News Release News Release The City of Palo Alto
Communications Department
250 Hamilton Ave
Palo Alto, CA 94301


PRESS RELEASE 03/05/2008
Subject :

Rate Increases Proposed for Utility Services in Palo Alto
Contact : Jane Ratchye, Assistant Director, Resource Management, Utilities Department    650-329-2119
Palo Alto, CA – Tonight at 7 p.m. in the Council Conference Room, the Utilities Advisory Commission (UAC) will discuss proposed rate increases for electricity, natural gas, and water services. The proposed rate increases, submitted as part of the proposed 2008-09 budget, are 14% for electric, 7.1% for gas and 8% for water services. If approved by the City Council in June, the average Palo Alto residential customer will experience a utility bill increase of 9.6% beginning in July.
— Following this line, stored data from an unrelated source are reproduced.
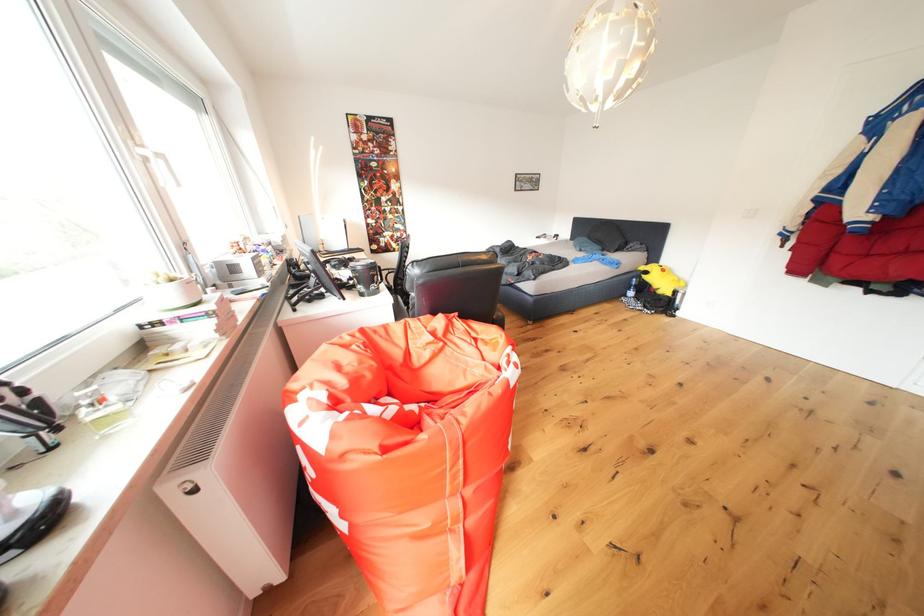 Identify the location of yellow stuffed toy. (662, 280). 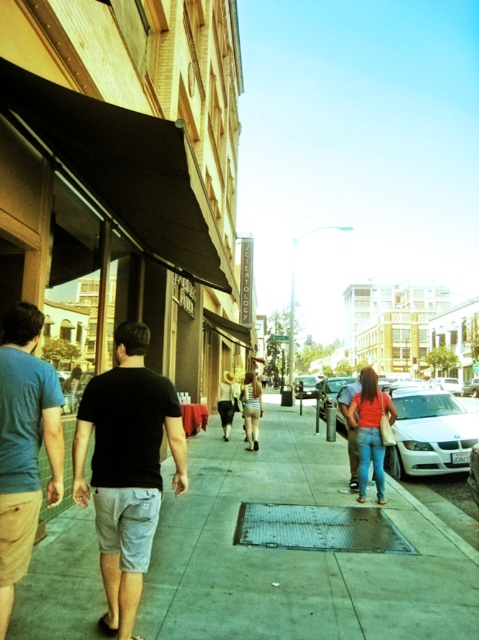 Question: Among these objects, which one is farthest from the camera?

Choices:
 (A) striped fabric dress at center
 (B) concrete sidewalk at center
 (C) metallic silver sedan at center
 (D) white glossy sedan at center

Answer: (C)

Question: Is matte blue t-shirt at left closer to camera compared to striped fabric dress at center?

Choices:
 (A) no
 (B) yes

Answer: (B)

Question: Among these objects, which one is farthest from the camera?

Choices:
 (A) striped fabric dress at center
 (B) black cotton t-shirt at center
 (C) matte blue t-shirt at left
 (D) metallic silver sedan at center

Answer: (D)

Question: Is black cotton t-shirt at center further to camera compared to metallic silver sedan at center?

Choices:
 (A) no
 (B) yes

Answer: (A)

Question: Which is nearer to the black cotton t-shirt at center?

Choices:
 (A) striped fabric dress at center
 (B) matte blue t-shirt at left
 (C) metallic silver sedan at center

Answer: (B)

Question: Can you confirm if concrete sidewalk at center is thinner than metallic silver sedan at center?

Choices:
 (A) no
 (B) yes

Answer: (A) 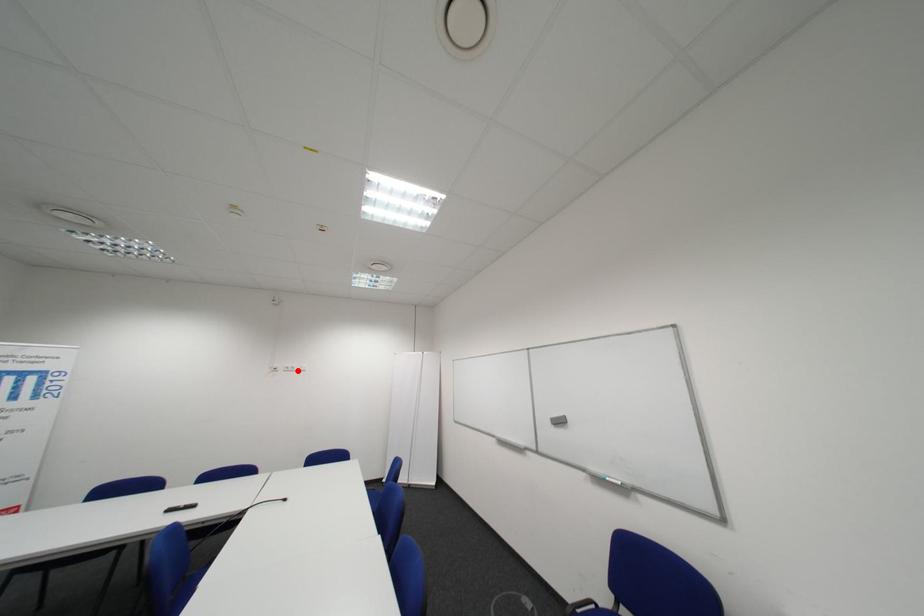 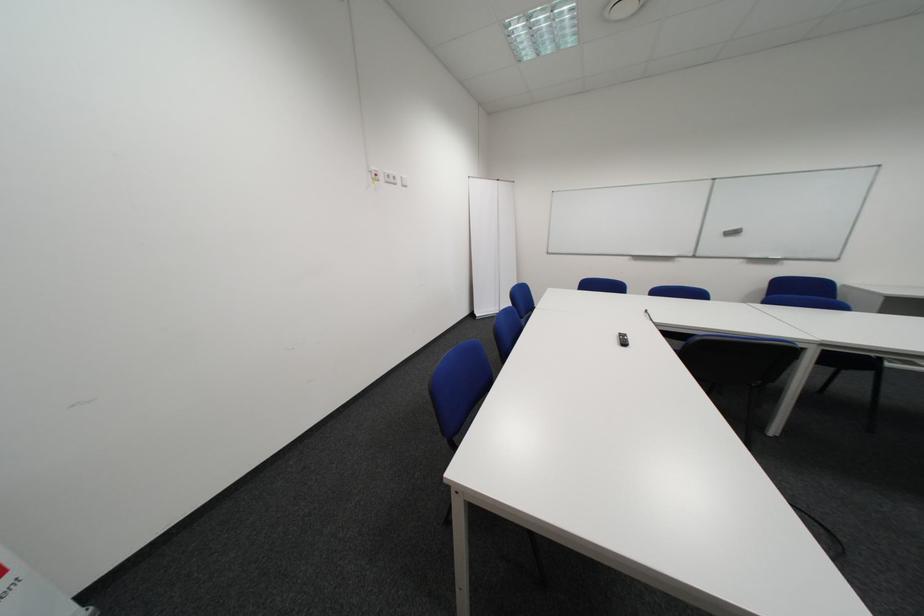 The point at the highlighted location is marked in the first image. Where is the corresponding point in the second image?

(398, 180)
The proposed rate increases are necessary due to many factors. The drought in 2007 increased electricity and water supply costs. Electricity costs went up due to a shortfall in hydroelectric power generation that resulted in higher-priced market purchases. The drought led to more costly water supplies from the City’s wholesale supplier, San Francisco Public Utilities Commission. Higher energy prices also increased the cost of supplying natural gas. In addition to higher supply costs, funding is also needed for planned capital improvement projects to upgrade, replace and repair the City’s utility infrastructure 

Jane Ratchye, the City’s Assistant Utilities Director for Resource Management points out that, "We’ve done what we can to manage supply costs in an unpredictable marketplace and reduce operating costs to keep the rate proposals as low as possible. We will work with customers to help them manage their energy and water use and thus their utility bills through our rate assistance and rebate programs." 

The UAC will forward its utility rate recommendations onto the Council Finance Committee for consideration at its March 18, 2008. A potential refuse rate increase will also be discussed at that time.
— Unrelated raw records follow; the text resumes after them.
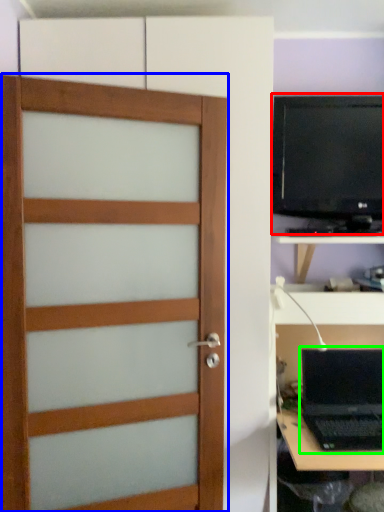 Question: Which object is the closest to the computer monitor (highlighted by a red box)? Choose among these: door (highlighted by a blue box) or laptop (highlighted by a green box).

Choices:
 (A) door
 (B) laptop

Answer: (A) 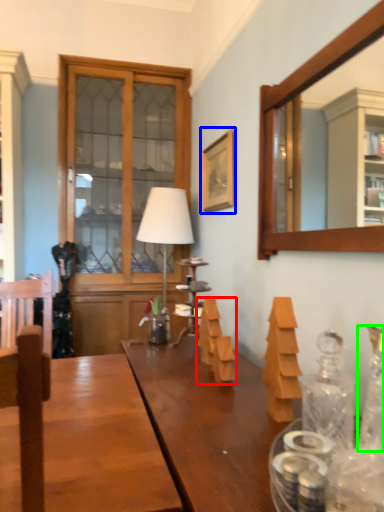 Question: Considering the real-world distances, which object is closest to wood (highlighted by a red box)? picture frame (highlighted by a blue box) or bottle (highlighted by a green box).

Choices:
 (A) picture frame
 (B) bottle

Answer: (B) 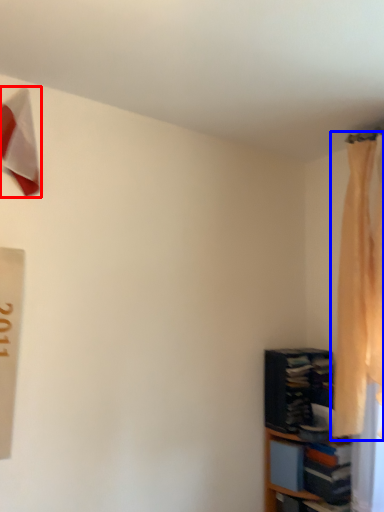 Question: Which of the following is the farthest to the observer, twin (highlighted by a red box) or curtain (highlighted by a blue box)?

Choices:
 (A) twin
 (B) curtain

Answer: (B)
For information on ways to keep utility costs down, call (650) 329-2241 or visit

Here are some simple ways to reduce waste and reduce your utility bill.  For more information on these and other ways, call (650) 329-2241 or visit the City’s website at 

Utility Rebates and Assistance Programs

  1. On-line energy audit with tips to help residents find ways to lower bills. 
  2. Rebates to upgrade and replace refrigerators, dishwashers, furnaces, boilers, insulation and hot water heaters to lower natural gas and electric usage while not impacting your lifestyle. 
  3. Help for low income customers to get replacement or repairs on furnaces and major appliances while installing weather stripping and repairing holes that allow air leaks. Through our energy assistance program (REAP). 
  4. Rate assistance is available to low income customers or those experiencing financial hardship through our Rate Assistance Program (RAP)
  5. Replacement of low water use shower heads and rebates on low water use dishwasher and washing machines to reduce the water usage and the natural gas used to heat it.
Tips to Save on Your Utility Bill

  1. Keep the thermostat no higher than 68 when you are home and 55 at night or when you’re away.
  2. Don’t crank up the heater when your home is cold.  Setting the thermostat really high won't help it warm up any faster. When the heat is on it runs at the same "speed" regardless of the temperature setting.   Use a programmable thermostat to have the heater turn on a few minutes before getting up or coming home.
  3. During the winter, ceiling fans set at slow speed can push warm air away from the ceiling and move it around the room without creating a chilling breeze. This spreads the heat more evenly and will make you feel more comfortable.
  4. Use drapes or other window coverings to help reduce drafts.  Keep window shades open during the day to benefit from the heat of the sun. Close the window shades at night to keep the heat in.
  5. If your heating unit is more than 10 years old and needs major repairs, it is usually more cost-effective to replace with a new unit than to repair the old one. If you are thinking about purchasing a new heating system, look for ENERGY STAR® certified systems. Minor repairs to older units and major repairs to newer units are usually more cost-effective than replacing it.   All furnaces should have filters checked and replaced a couple of times during the winter.
Saving on hot water use (showering, bathing, clothes washing, etc.) can yield a triple savings on your utility bill. When you reduce your hot water use you save on the water bill itself, and you also save on the dollars it costs to heat that water and on top of all that, you save on the sewer costs. Take short 5 to 7 minute showers, wash clothes in cold water and check your home for water leaks.